Hyocholic acid species improve glucose homeostasis through a distinct TGR5 and FXR signaling mechanism

Hyocholic acid (HCA) and its derivatives are found in trace amounts in human blood but constitute approximately 76% of the bile acid (BA) pool in pigs, a species known for its exceptional resistance to type 2 diabetes. Here, we show that BA depletion in pigs suppressed secretion of glucagon-like peptide-1 (GLP-1) and increased blood glucose levels. HCA administration in diabetic mouse models improved serum fasting GLP-1 secretion and glucose homeostasis to a greater extent than tauroursodeoxycholic acid.

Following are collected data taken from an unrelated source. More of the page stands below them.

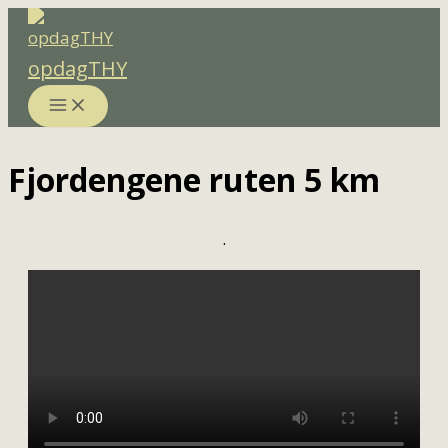
Gå
til
opdagTHY
indholdet
Fjordengene ruten 5 km
.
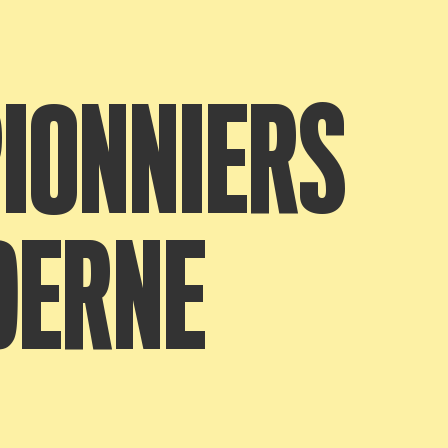
PIONNIERS
DERNE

HCA upregulated GLP-1 production and secretion in enteroendocrine cells via simultaneously activating G-protein-coupled BA receptor, TGR5, and inhibiting farnesoid X receptor (FXR), a unique mechanism that is not found in other BA species. We verified the findings in TGR5 knockout, intestinal FXR activation, and GLP-1 receptor inhibition mouse models. Finally, we confirmed in a clinical cohort, that lower serum concentrations of HCA species were associated with diabetes and closely related to glycemic markers.

Automated summary

This study reveals that high levels of hyocholic acid (HCA) in pigs contribute to their resistance against type 2 diabetes, as depletion of bile acids (BA) in pigs leads to reduced glucagon-like peptide-1 (GLP-1) secretion and increased blood glucose levels. HCA administration in diabetic mouse models effectively improves GLP-1 secretion and glucose homeostasis by activating TGR5 and inhibiting FXR in enteroendocrine cells, a mechanism not seen in other BA species. Clinical findings also show a correlation between lower levels of HCA species and diabetes, indicating its importance in glycemic control.